ISSN 2385-1376
Testo massima
L’art. 101 legge fallimentare, nel prevedere che i creditori possono chiedere l’ammissione al passivo fino a che non siano esaurite tutte le ripartizioni dell’attivo fallimentare, pone solo un limite cronologico all’esercizio di tale diritto potestativo, ma non riconosce al creditore l’ulteriore diritto a non vedersi pregiudicato il futuro soddisfacimento del credito, nelle more dell’ammissione, dall’attuazione della ripartizione; ne consegue che la domanda d’insinuazione tardiva di un credito non comporta una preclusione per gli organi della procedura al compimento di ulteriori attività processuali, ivi compresa la chiusura del fallimento per l’integrale soddisfacimento dei creditori ammessi o per l’esaurimento dell’attivo, nè comporta un obbligo per il curatore di accantonamento di una parte dell’attivo a garanzia del creditore tardivamente insinuatosi, atteso che tale evenienza non è considerata tra le ipotesi di accantonamento previste dall’art. 113 legge fall., la cui previsione è da ritenersi tassativa, in quanto derogante ai principi generali che reggono il processo fallimentare, e perciò insuscettibile di applicazione analogica.
Questo il principio affermato dalla Cassazione civile, Sezione sesta, con la pronuncia n. 18550 del 02.09.2014 con la quale la Corte ha escluso il diritto del creditore, che abbia depositato istanza tardiva di ammissione al passivo fallimentare, ad ottenere in sede di riparto parziale l’accantonamento di somme adeguate in previsione di una futura possibile ammissione del credito stesso.
La Suprema Corte afferma, infatti, che nonostante la pendenza del procedimento incardinato ai sensi dell’art. 101 L.F., non sussiste alcuna preclusione per gli organi della procedura rispetto al compimento di ulteriori attività processuali, anche potenzialmente dannose per il ricorrente tardivo, come, addirittura, la chiusura del fallimento, nelle more, per l’integrale soddisfacimento dei crediti già ammessi, o per l’esaurimento dell’attivo.
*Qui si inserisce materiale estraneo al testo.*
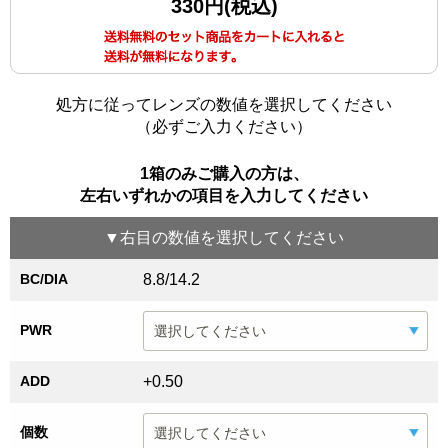
330円(税込)
処方に従ってレンズの数値を選択してください
（必ずご入力ください）
1箱のみご購入の方は、
左右いずれかの項目を入力してください
▼
右目
の数値を選択してください
BC/DIA
8.8/14.2
PWR
ADD
+0.50
個数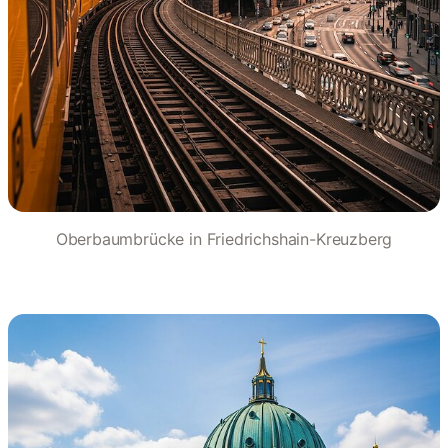
Oberbaumbrücke in Friedrichshain-Kreuzberg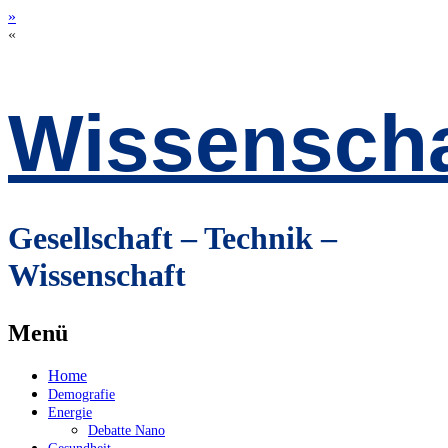
»
«
Wissenscha
Gesellschaft – Technik –
Wissenschaft
Menü
Zum
Home
Inhalt
Demografie
springen
Energie
Debatte Nano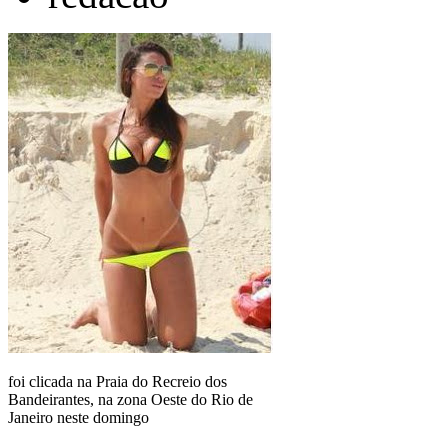
foi clicada na Praia do Recreio dos
Bandeirantes, na zona Oeste do Rio de
Janeiro neste domingo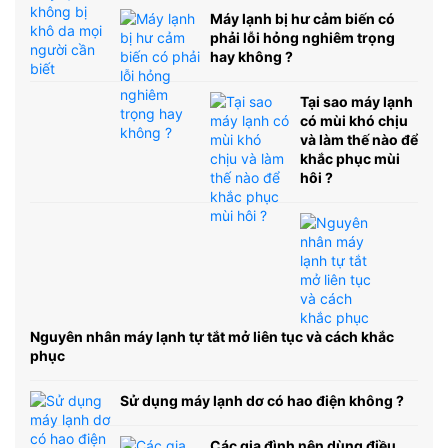
Máy lạnh bị hư cảm biến có
phải lỗi hỏng nghiêm trọng
hay không ?
Tại sao máy lạnh
có mùi khó chịu
và làm thế nào để
khắc phục mùi
hôi ?
Nguyên nhân máy lạnh tự tắt mở liên tục và cách khắc
phục
Sử dụng máy lạnh dơ có hao điện không ?
Các gia đình nên dùng điều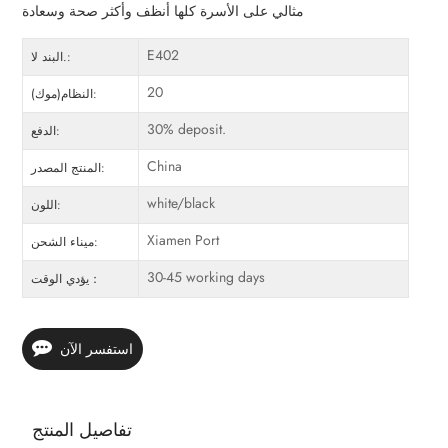
مثالي على الأسرة كلها أنظف وأكثر صحة وسعادة
E402
البند لا.:
20
النظام(موك):
30% deposit.
الدفع:
China
المنتج المصدر:
white/black
اللون:
Xiamen Port
ميناء الشحن:
30-45 working days
يؤدي الوقت：
استفسر الآن
تفاصيل المنتج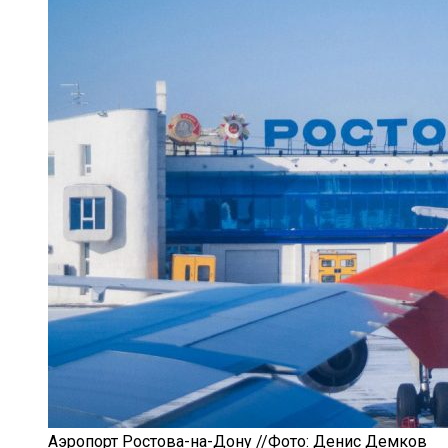
Аэропорт Ростова-на-Дону //Фото: Денис Демков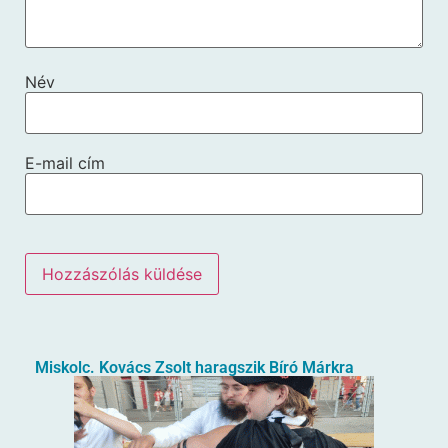
Név
E-mail cím
Miskolc. Kovács Zsolt haragszik Bíró Márkra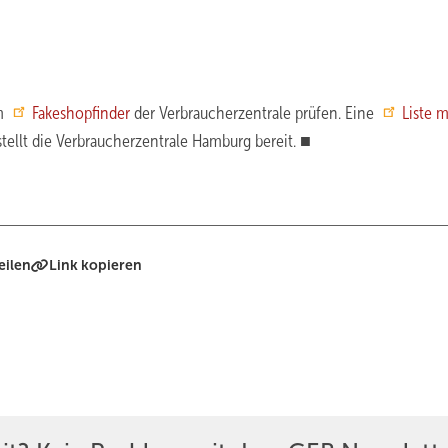
em
Fakeshopfinder
der Verbraucherzentrale prüfen. Eine
Liste m
stellt die Verbraucherzentrale Hamburg bereit. ■
eilen
Link kopieren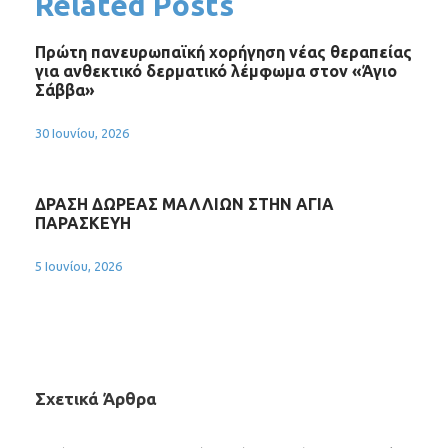
Related Posts
Πρώτη πανευρωπαϊκή χορήγηση νέας θεραπείας
για ανθεκτικό δερματικό λέμφωμα στον «Άγιο
Σάββα»
30 Ιουνίου, 2026
ΔΡΑΣΗ ΔΩΡΕΑΣ ΜΑΛΛΙΩΝ ΣΤΗΝ ΑΓΙΑ
ΠΑΡΑΣΚΕΥΗ
5 Ιουνίου, 2026
Σχετικά Άρθρα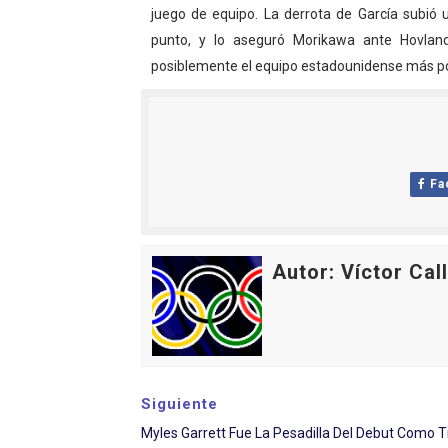
juego de equipo. La derrota de García subió 
punto, y lo aseguró Morikawa ante Hovland
posiblemente el equipo estadounidense más p
Fa
Autor: Víctor Cal
Siguiente
Myles Garrett Fue La Pesadilla Del Debut Como Ti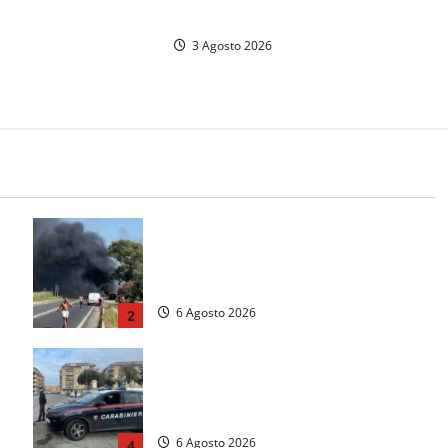
in attacco
3 Agosto 2026
Santa Marinella – Vasto incendio
sull’Aurelia: strada chiusa in
a
entrambe le direzioni (FOTO)
6 Agosto 2026
2
Tarquinia – Inseguimento sulla
Tuscanese: 25enne senza patente
fermato dopo la fuga in auto
6 Agosto 2026
4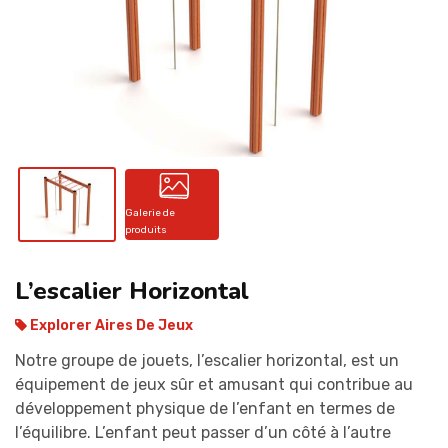
CONTACT
Galerie de
produits
L’escalier Horizontal
Explorer Aires De Jeux
Notre groupe de jouets, l’escalier horizontal, est un
équipement de jeux sûr et amusant qui contribue au
développement physique de l’enfant en termes de
l’équilibre. L’enfant peut passer d’un côté à l’autre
L’inesistenza dell’obbligo di accantonare le somme, a carico del curatore come del giudice delegato, viene tratto dal carattere tassativo dell’art. 113 L.F., norma che elenca quattro casi nei quali, per espressa previsione, debbono appunto essere “trattenute e depositate [
] nei modi stabiliti dal giudice delegato” le quote assegnate rispettivamente a: 1) creditori ammessi con riserva; 2) creditori opponenti a favore dei quali sono state emesse misure cautelari; 3) creditori opponenti la cui domanda è stata accolta ma la sentenza non è ancora passata in giudicato; 4) creditori nei cui confronti sono stati proposti giudizi di impugnazione e revocazione.
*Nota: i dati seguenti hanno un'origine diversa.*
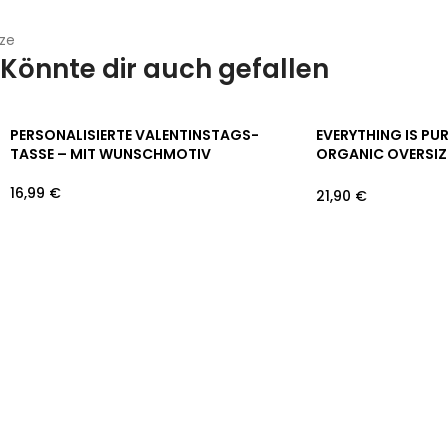
Könnte dir auch gefallen
PERSONALISIERTE VALENTINSTAGS-
EVERYTHING IS PUR
TASSE – MIT WUNSCHMOTIV
ORGANIC OVERSIZ
16,99
€
21,90
€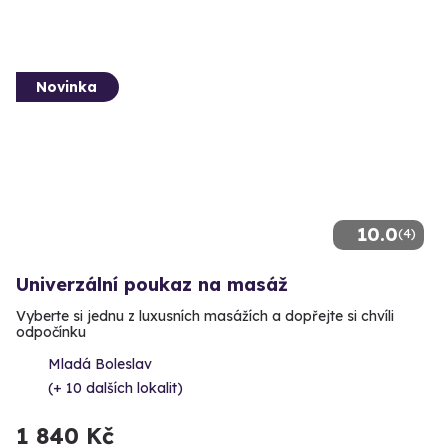
Novinka
10.0
(4)
Univerzální poukaz na masáž
Vyberte si jednu z luxusních masážích a dopřejte si chvíli
odpočínku
Mladá Boleslav
(+ 10 dalších lokalit)
1 840 Kč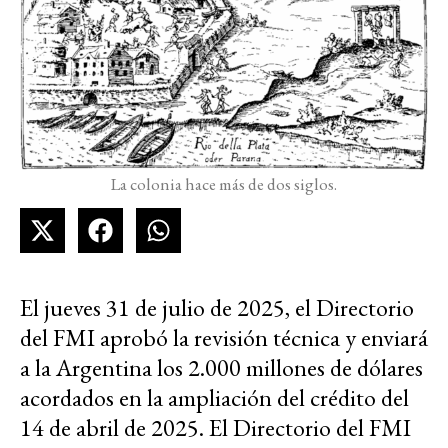
La colonia hace más de dos siglos.
El jueves 31 de julio de 2025, el Directorio
del FMI aprobó la revisión técnica y enviará
a la Argentina los 2.000 millones de dólares
acordados en la ampliación del crédito del
14 de abril de 2025. El Directorio del FMI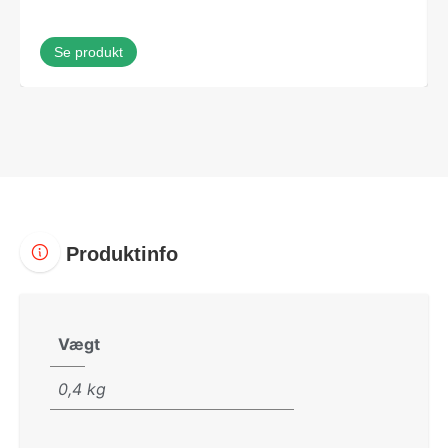
Se produkt
Produktinfo
Vægt
0,4 kg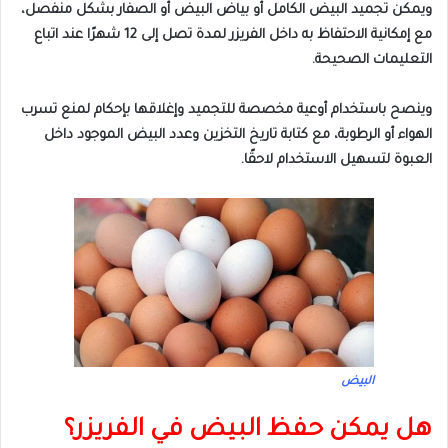
ويمكن تجميد البيض الكامل أو بياض البيض أو الصفار بشكل منفصل،
مع إمكانية الاحتفاظ به داخل الفريزر لمدة تصل إلى 12 شهرًا عند اتباع
التعليمات الصحيحة.
وينصح باستخدام أوعية مخصصة للتجميد وإغلاقها بإحكام لمنع تسرب
الهواء أو الرطوبة، مع كتابة تاريخ التخزين وعدد البيض الموجود داخل
العبوة لتسهيل الاستخدام لاحقًا.
البيض
هل يمكن حفظ البيض في الفريزر؟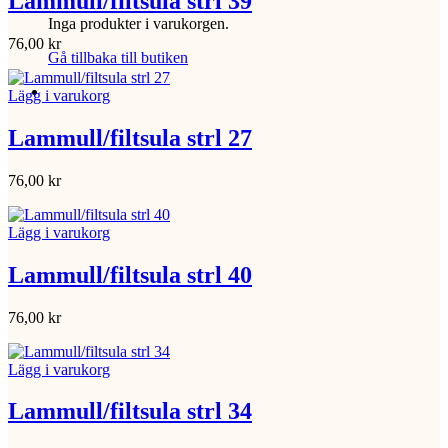
Lammull/filtsula strl 39
Inga produkter i varukorgen.
76,00
kr
Gå tillbaka till butiken
Lägg i varukorg
Lammull/filtsula strl 27
76,00
kr
Lägg i varukorg
Lammull/filtsula strl 40
76,00
kr
Lägg i varukorg
Lammull/filtsula strl 34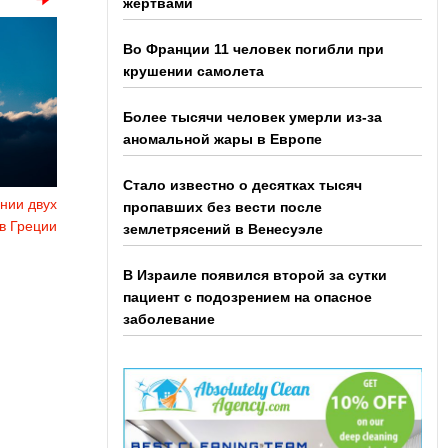
жертвами
Во Франции 11 человек погибли при
крушении самолета
Более тысячи человек умерли из-за
аномальной жары в Европе
Стало известно о десятках тысяч
нии двух
пропавших без вести после
 в Греции
землетрясений в Венесуэле
В Израиле появился второй за сутки
пациент с подозрением на опасное
заболевание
La specificità delle situazioni giuridiche indicate dal legislatore è richiamata dalla Corte per escludere ipotesi di incostituzionalità della norma per contrasto con gli artt. 3 e 24 Cost.
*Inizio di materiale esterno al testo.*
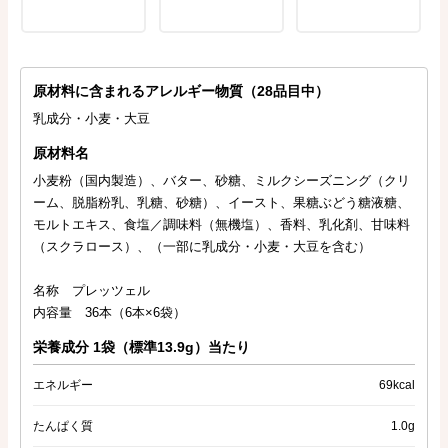
原材料に含まれるアレルギー物質（28品目中）
乳成分・小麦・大豆
原材料名
小麦粉（国内製造）、バター、砂糖、ミルクシーズニング（クリ
ーム、脱脂粉乳、乳糖、砂糖）、イースト、果糖ぶどう糖液糖、
モルトエキス、食塩／調味料（無機塩）、香料、乳化剤、甘味料
（スクラロース）、（一部に乳成分・小麦・大豆を含む）
名称 プレッツェル
内容量 36本（6本×6袋）
栄養成分 1袋（標準13.9g）当たり
エネルギー
69kcal
たんぱく質
1.0g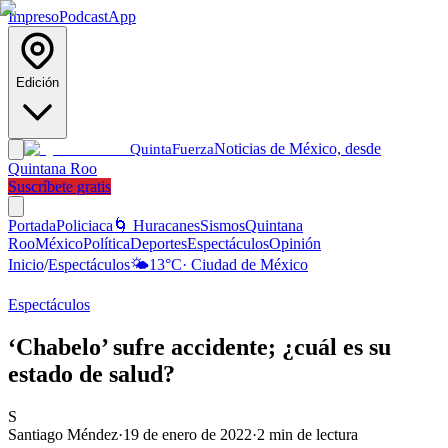
Impreso
Podcast
App
Edición
Noticias de México, desde
Quinta
Fuerza
Quintana Roo
Suscríbete gratis
Portada
Policiaca
🌀 Huracanes
Sismos
Quintana
Roo
México
Política
Deportes
Espectáculos
Opinión
Inicio
/
Espectáculos
🌤️
13
°C
·
Ciudad de México
Espectáculos
‘Chabelo’ sufre accidente; ¿cuál es su
estado de salud?
S
Santiago Méndez
·
19 de enero de 2022
·
2
min de lectura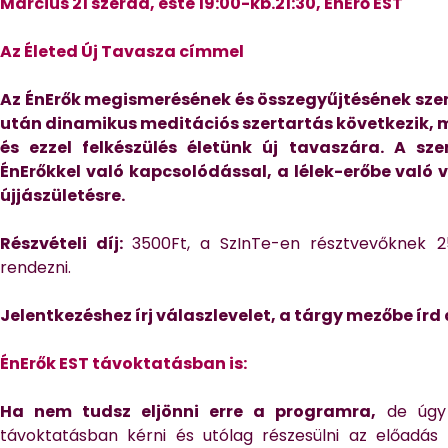
Március 21 szerda, este 19:00-kb.21:30, ÉnErő EST
Az Életed Új Tavasza címmel
Az ÉnErők megismerésének és összegyűjtésének szen
után dinamikus meditációs szertartás következik, m
és ezzel felkészülés életünk új tavaszára. A sz
ÉnErőkkel való kapcsolódással, a lélek-erőbe való v
újjászületésre.
Részvételi díj:
3500Ft, a SzInTe-en résztvevőknek 2
rendezni.
Jelentkezéshez írj válaszlevelet, a tárgy mezőbe írd
ÉnErők EST távoktatásban is:
Ha nem tudsz eljönni erre a programra,
de úgy
távoktatásban kérni és utólag részesülni az előadás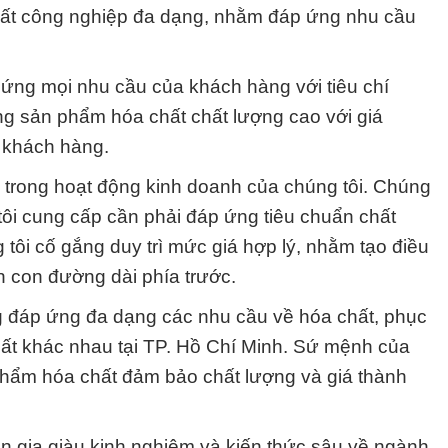
hất công nghiệp đa dạng, nhằm đáp ứng nhu cầu
ứng mọi nhu cầu của khách hàng với tiêu chí
ng sản phẩm hóa chất chất lượng cao với giá
 khách hàng.
g trong hoạt động kinh doanh của chúng tôi. Chúng
ôi cung cấp cần phải đáp ứng tiêu chuẩn chất
g tôi cố gắng duy trì mức giá hợp lý, nhằm tạo điều
ên con đường dài phía trước.
 đáp ứng đa dạng các nhu cầu về hóa chất, phục
uất khác nhau tại TP. Hồ Chí Minh. Sứ mệnh của
phẩm hóa chất đảm bảo chất lượng và giá thành
n gia giàu kinh nghiệm và kiến thức sâu về ngành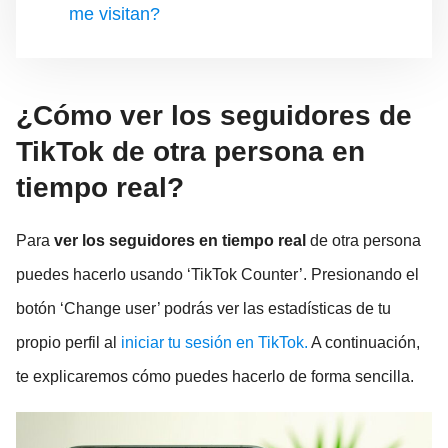
me visitan?
¿Cómo ver los seguidores de
TikTok de otra persona en
tiempo real?
Para
ver los seguidores en tiempo real
de otra persona
puedes hacerlo usando ‘TikTok Counter’. Presionando el
botón ‘Change user’ podrás ver las estadísticas de tu
propio perfil al
iniciar tu sesión en TikTok.
A continuación,
te explicaremos cómo puedes hacerlo de forma sencilla.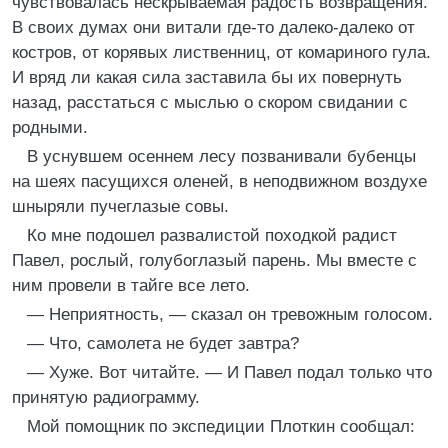
чувствовалась нескрываемая радость возвращения.
В своих думах они витали где-то далеко-далеко от
костров, от корявых лиственниц, от комариного гула.
И вряд ли какая сила заставила бы их повернуть
назад, расстаться с мыслью о скором свидании с
родными.
В уснувшем осеннем лесу позванивали бубенцы
на шеях пасущихся оленей, в неподвижном воздухе
шныряли пучеглазые совы.
Ко мне подошел развалистой походкой радист
Павел, рослый, голубоглазый парень. Мы вместе с
ним провели в тайге все лето.
— Неприятность, — сказал он тревожным голосом.
— Что, самолета не будет завтра?
— Хуже. Вот читайте. — И Павел подал только что
принятую радиограмму.
Мой помощник по экспедиции Плоткин сообщал:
Probabilmente, ragioni di ordine logico sistematico avrebbero imposto un maggiore coordinamento interpretativo con il disposto di cui all’art. 101 L.F., norma che consente, come noto, la proposizione di domande di ammissione tardive sino a dodici mesi dal deposito del decreto di esecutività dello stato passivo fallimentare, e, comunque, sino a quando non siano esaurite tutte le ripartizioni dell’attivo, allorquando l’istante provi che il ritardo è dipeso da causa a lui non imputabile, e che la Cassazione ha letto, un po’ riduttivamente, come mero “limite cronologico all’esercizio di tale diritto potestativo“.